Yet I'm sure some will think some of the cases are questionable. Jimmy Carter, for example, still defends his book. All I can say is start your search engines and hold on. I became convinced that every case in the list at least passes the "preponderance of the evidence" level of proof, if not "beyond a reasonable doubt".
- 1. ABC, Food Lion story (1992). Fraudulent techniques and probable fabrication. Two ABC producers lied on their resumes to get jobs at Food Lion. They each wore a wig hiding a tiny lipstick-sized camera, and each carried a concealed microphone. It's possible they shot footage of mishandled food by doing the mishandling themselves. Food Lion sued ABC and a jury awarded it $5.5 million.

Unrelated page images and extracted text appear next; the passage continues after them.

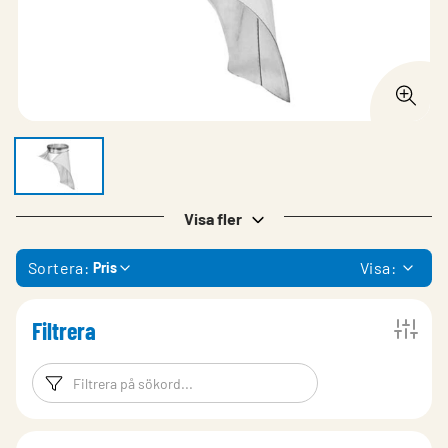
Visa fler
Sortera:
Visa:
Pris
Filtrera
Filtreringsord
Filtrera produk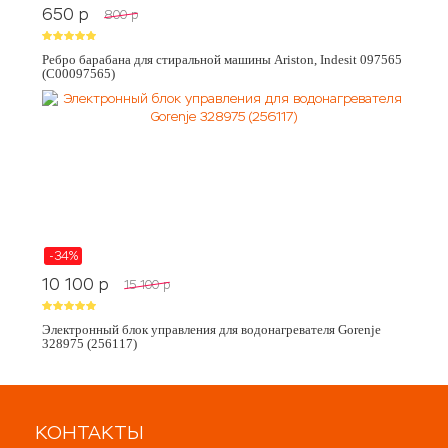
650
p
800
p
Ребро барабана для стиральной машины Ariston, Indesit 097565
(C00097565)
-34%
10 100
p
15 100
p
Электронный блок управления для водонагревателя Gorenje
328975 (256117)
КОНТАКТЫ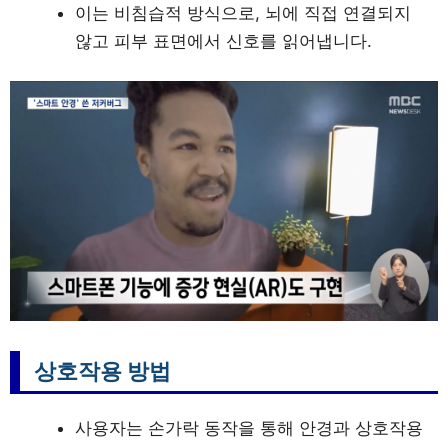
이는 비침습적 방식으로, 뇌에 직접 연결되지
않고 피부 표면에서 신호를 읽어냅니다.
상호작용 방법
사용자는 손가락 동작을 통해 안경과 상호작용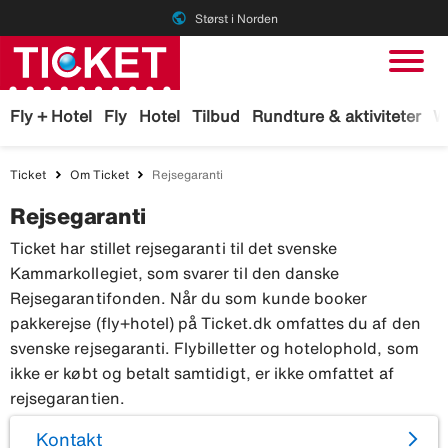
public
Størst i Norden
Fly + Hotel
Fly
Hotel
Tilbud
Rundture & aktiviteter
W
Ticket
Om Ticket
Rejsegaranti
Rejsegaranti
Ticket har stillet rejsegaranti til det svenske
Kammarkollegiet, som svarer til den danske
Rejsegarantifonden. Når du som kunde booker
pakkerejse (fly+hotel) på Ticket.dk omfattes du af den
svenske rejsegaranti. Flybilletter og hotelophold, som
ikke er købt og betalt samtidigt, er ikke omfattet af
rejsegarantien.
Kontakt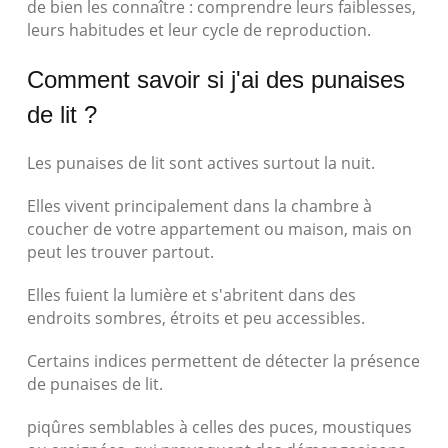
de bien les connaître : comprendre leurs faiblesses,
leurs habitudes et leur cycle de reproduction.
Comment savoir si j'ai des punaises
de lit ?
Les punaises de lit sont actives surtout la nuit.
Elles vivent principalement dans la chambre à
coucher de votre appartement ou maison, mais on
peut les trouver partout.
Elles fuient la lumière et s'abritent dans des
endroits sombres, étroits et peu accessibles.
Certains indices permettent de détecter la présence
de punaises de lit.
piqûres semblables à celles des puces, moustiques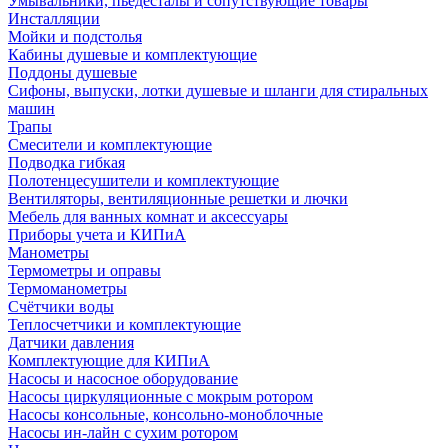
Умывальники, пьедесталы и сопутствующие товары
Инсталляции
Мойки и подстолья
Кабины душевые и комплектующие
Поддоны душевые
Сифоны, выпуски, лотки душевые и шланги для стиральных
машин
Трапы
Смесители и комплектующие
Подводка гибкая
Полотенцесушители и комплектующие
Вентиляторы, вентиляционные решетки и лючки
Мебель для ванных комнат и аксессуары
Приборы учета и КИПиА
Манометры
Термометры и оправы
Термоманометры
Счётчики воды
Теплосчетчики и комплектующие
Датчики давления
Комплектующие для КИПиА
Насосы и насосное оборудование
Насосы циркуляционные с мокрым ротором
Насосы консольные, консольно-моноблочные
Насосы ин-лайн с сухим ротором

- 2. ABC 20/20 "Exploding Fords" story (1978). Staged footage. Similar to the later NBC "exploding" GM trucks episode, ABC aired "grossly misleading crash videos and simulations, withheld the same sorts of material facts about the tests, and relied on the same dubious experts with the same ties to the plaintiffs bar... viewers were shown a crash fire and explosion without being told it had been started by an incendiary device."
- 3. ABC 20/20, "Buckwheat" (of the Little Rascals) story. (1990). Fell for hoax. "In 1990 the ABC program 20/20 was hoaxed into believing that Billy "Buckwheat" Thomas was alive and working as a grocery bagger in Tempe, Arizona. (Thomas actually died in 1980.) A segment broadcast October 5 with narrator Hugh Downs featured an impostor."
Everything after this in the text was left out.